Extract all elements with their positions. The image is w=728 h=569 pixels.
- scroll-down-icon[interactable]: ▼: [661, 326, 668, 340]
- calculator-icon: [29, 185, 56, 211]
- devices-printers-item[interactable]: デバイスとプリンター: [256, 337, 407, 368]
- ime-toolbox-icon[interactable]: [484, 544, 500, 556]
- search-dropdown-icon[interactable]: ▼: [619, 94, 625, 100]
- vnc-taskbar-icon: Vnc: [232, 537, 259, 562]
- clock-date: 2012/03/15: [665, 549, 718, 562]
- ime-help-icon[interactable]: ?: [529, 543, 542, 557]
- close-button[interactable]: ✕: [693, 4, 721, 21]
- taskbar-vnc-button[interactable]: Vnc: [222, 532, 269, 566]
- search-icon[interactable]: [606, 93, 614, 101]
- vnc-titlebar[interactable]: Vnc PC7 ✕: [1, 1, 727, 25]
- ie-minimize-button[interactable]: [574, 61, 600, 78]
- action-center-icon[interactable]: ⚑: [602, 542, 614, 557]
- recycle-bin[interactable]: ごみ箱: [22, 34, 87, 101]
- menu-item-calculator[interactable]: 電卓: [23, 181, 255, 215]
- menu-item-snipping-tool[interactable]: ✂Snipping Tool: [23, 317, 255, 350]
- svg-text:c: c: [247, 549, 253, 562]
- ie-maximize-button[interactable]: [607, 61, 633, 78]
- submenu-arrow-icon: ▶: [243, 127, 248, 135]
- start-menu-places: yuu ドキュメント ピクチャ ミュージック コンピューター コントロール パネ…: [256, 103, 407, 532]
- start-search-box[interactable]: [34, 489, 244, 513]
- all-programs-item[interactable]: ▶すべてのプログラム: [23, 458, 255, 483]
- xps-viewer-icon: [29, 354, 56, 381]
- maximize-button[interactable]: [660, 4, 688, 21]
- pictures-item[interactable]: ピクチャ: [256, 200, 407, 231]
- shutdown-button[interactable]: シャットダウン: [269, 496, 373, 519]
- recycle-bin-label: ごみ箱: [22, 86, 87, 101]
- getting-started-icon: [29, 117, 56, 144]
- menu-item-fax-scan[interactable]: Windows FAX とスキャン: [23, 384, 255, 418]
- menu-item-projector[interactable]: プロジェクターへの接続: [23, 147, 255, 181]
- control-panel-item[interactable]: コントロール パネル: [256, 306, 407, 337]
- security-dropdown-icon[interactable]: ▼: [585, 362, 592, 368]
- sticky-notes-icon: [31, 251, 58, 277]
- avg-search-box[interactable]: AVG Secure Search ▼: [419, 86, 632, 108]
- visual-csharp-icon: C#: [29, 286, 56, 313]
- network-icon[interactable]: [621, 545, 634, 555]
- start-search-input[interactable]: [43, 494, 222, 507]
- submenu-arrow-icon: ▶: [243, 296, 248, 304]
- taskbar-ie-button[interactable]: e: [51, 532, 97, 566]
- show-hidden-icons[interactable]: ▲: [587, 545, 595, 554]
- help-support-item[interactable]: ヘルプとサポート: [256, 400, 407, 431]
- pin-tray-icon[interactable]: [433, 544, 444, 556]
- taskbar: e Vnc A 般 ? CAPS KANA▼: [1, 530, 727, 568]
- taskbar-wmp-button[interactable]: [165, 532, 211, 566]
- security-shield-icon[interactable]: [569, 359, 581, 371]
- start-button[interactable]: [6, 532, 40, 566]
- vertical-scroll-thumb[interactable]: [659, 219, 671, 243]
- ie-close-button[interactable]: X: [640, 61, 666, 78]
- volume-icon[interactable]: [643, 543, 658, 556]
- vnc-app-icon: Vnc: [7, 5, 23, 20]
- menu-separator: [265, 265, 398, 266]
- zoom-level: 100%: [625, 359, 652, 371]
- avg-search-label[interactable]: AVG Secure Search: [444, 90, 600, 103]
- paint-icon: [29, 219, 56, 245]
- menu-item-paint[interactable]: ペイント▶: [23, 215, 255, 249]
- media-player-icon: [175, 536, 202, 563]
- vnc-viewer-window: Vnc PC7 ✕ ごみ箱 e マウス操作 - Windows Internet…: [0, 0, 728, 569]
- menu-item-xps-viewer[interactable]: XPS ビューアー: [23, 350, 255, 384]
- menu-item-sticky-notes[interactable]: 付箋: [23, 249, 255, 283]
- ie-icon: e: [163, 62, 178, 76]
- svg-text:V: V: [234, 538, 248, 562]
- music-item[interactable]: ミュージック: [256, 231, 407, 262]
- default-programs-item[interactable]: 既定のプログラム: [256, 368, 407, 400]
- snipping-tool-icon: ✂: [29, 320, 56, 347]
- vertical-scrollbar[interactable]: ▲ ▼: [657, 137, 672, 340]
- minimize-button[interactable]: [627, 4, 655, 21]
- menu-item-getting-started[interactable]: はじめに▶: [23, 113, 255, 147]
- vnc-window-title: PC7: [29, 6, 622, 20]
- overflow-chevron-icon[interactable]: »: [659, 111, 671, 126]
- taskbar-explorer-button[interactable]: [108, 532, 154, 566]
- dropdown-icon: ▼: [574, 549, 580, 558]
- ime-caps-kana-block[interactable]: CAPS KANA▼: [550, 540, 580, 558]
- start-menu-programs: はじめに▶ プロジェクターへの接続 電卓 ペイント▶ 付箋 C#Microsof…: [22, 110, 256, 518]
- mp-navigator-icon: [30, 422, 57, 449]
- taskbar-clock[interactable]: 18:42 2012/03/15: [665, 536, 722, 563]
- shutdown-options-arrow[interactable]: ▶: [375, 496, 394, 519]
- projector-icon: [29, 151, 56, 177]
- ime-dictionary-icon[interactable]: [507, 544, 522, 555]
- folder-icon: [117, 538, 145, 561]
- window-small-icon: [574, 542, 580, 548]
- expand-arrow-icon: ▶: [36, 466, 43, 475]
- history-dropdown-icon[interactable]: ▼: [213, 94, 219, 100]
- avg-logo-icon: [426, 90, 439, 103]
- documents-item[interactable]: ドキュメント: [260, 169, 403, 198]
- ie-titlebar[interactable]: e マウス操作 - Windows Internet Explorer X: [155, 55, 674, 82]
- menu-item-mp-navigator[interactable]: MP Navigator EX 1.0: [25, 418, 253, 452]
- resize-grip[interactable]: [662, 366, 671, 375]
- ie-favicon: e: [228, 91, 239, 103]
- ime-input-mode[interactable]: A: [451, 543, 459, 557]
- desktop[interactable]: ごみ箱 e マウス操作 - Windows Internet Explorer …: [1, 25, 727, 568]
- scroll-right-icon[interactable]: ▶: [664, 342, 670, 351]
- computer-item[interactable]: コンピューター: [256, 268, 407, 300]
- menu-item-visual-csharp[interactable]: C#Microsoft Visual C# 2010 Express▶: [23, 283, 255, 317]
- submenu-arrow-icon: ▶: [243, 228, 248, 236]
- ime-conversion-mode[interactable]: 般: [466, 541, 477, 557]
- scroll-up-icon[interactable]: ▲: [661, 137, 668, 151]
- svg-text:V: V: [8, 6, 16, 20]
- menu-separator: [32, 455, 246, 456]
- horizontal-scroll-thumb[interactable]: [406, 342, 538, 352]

__WHAT IS REQUIRED__:
Scan the records for lines with the word "マウス操作". Report how many, with no other words.

__TASK ANSWER__:
3